Option Brennstoffzelle

Das Brennstoffzellen-elektrische Auto kommt. Sagen die einen. Nein, es kommt niemals, weil Batterien preisgünstiger sind. Behaupten die anderen. Oder doch? Kein Antrieb wird so kontrovers diskutiert wie jener, der den Strom für den Elektromotor aus einer Brennstoffzelle bezieht, die wiederum mit Wasserstoff betrieben wird. Zuletzt gibt es vermehrt Hinweise aus Industrie und Wissenschaft, dass das Fuel Cell Electric Vehicle, abgekürzt FCEV, einen kleinen, aber festen Platz neben dem Battery Electric Vehicle (BEV) haben wird. Der Grund dafür ist, dass die eine Technik genau dort stark ist, wo die andere schwach ist. Je nach Einsatzzweck ergibt sich daraus eine ideale Ergänzung.

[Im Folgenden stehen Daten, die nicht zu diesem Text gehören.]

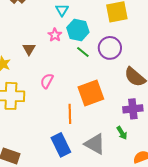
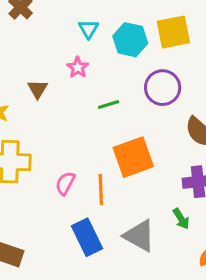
cyan hexagon: (78, 30) -> (130, 40), moved
green line: (83, 52) -> (109, 105), moved, turned -56
pink semicircle: (47, 81) -> (65, 183), moved

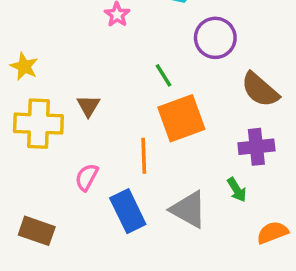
brown triangle: (38, 89) -> (88, 106), moved
green line: (109, 105) -> (163, 75), moved, turned 75
pink semicircle: (65, 183) -> (87, 177), moved

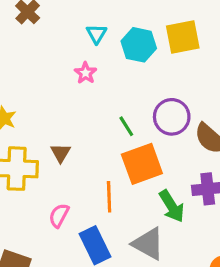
purple circle: (215, 38) -> (172, 117), moved
green arrow: (237, 190) -> (172, 206), moved, size x1.5

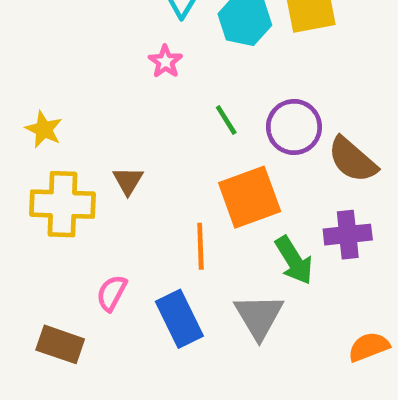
green line: (126, 126) -> (226, 120), moved
pink semicircle: (59, 216) -> (112, 293), moved
gray triangle: (148, 244) -> (259, 316), turned 30

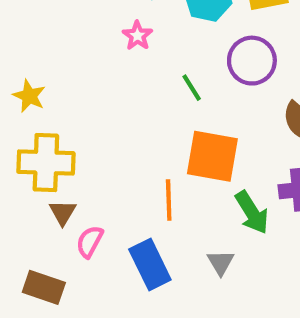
purple circle: (294, 127) -> (252, 61), moved
brown triangle: (128, 181) -> (63, 212), moved
orange square: (250, 197) -> (212, 156), turned 30
gray triangle: (259, 316) -> (221, 262), size x0.6

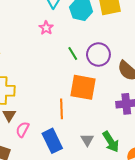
purple circle: (252, 61) -> (98, 55), moved
green arrow: (252, 212) -> (111, 142), moved

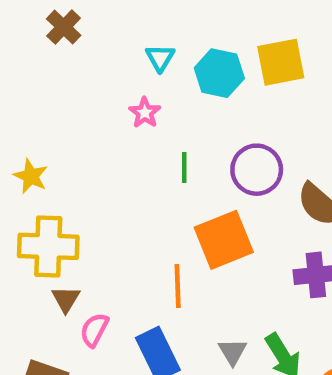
green line: (73, 53) -> (184, 167), moved, turned 32
orange square: (83, 87) -> (224, 240), turned -32

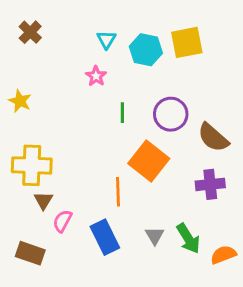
brown cross: (64, 27) -> (30, 32), moved
yellow star: (31, 176) -> (20, 101), moved
orange square: (224, 240) -> (149, 161), turned -30

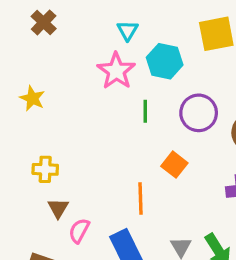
cyan hexagon: (146, 50) -> (165, 61), moved
pink star: (96, 76) -> (116, 71), size x1.6
orange square: (149, 161) -> (174, 165), size x0.6
yellow cross: (32, 165) -> (45, 169), size x0.6

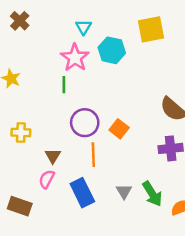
green line: (145, 111) -> (64, 85), moved
purple circle: (199, 113) -> (85, 123), moved
brown triangle: (58, 208) -> (53, 156), moved

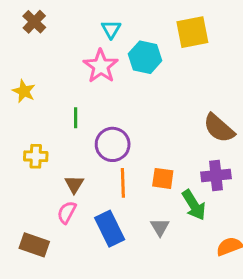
green line: (64, 85) -> (76, 118), moved
orange square: (119, 129) -> (163, 178), moved, turned -30
green arrow: (152, 194) -> (194, 205), moved

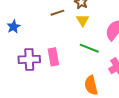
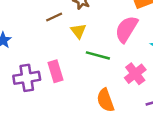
yellow triangle: (83, 20) -> (78, 31), moved

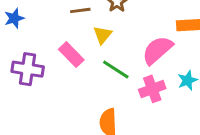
pink rectangle: (56, 71) -> (71, 55), moved, turned -45
pink cross: (135, 74) -> (152, 89), moved

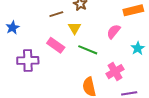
pink semicircle: (157, 50) -> (114, 32), size x0.7
pink cross: (152, 89) -> (115, 72), moved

Ziel der Abkehr vom Verbrennungsmotor ist die Dekarbonisierung des Verkehrs für den Klimaschutz und die Unabhängigkeit von Rohölimporten. Die Voraussetzung für jede Alternative ist, dass sie mit Strom aus erneuerbaren Energien betrieben werden kann. Beim Batterie-elektrischen Auto, so sagt es eine Studie von PricewaterhouseCoopers (PwC), kommen von einer produzierten Kilowattstunde Wind- oder Sonnenstrom etwa 70 Prozent am Rad an. Beim Brennstoffzellen-Antrieb, bei dem der Wasserstoff durch Elektrolyse mit grüner Energie gewonnen wird, ist es nach PwC mit 36 Prozent nur gut die Hälfte. Dieser Unterschied im Wirkungsgrad kann sich zwar um einige Prozentpunkte verschieben, bleibt aber prinzipiell bestehen.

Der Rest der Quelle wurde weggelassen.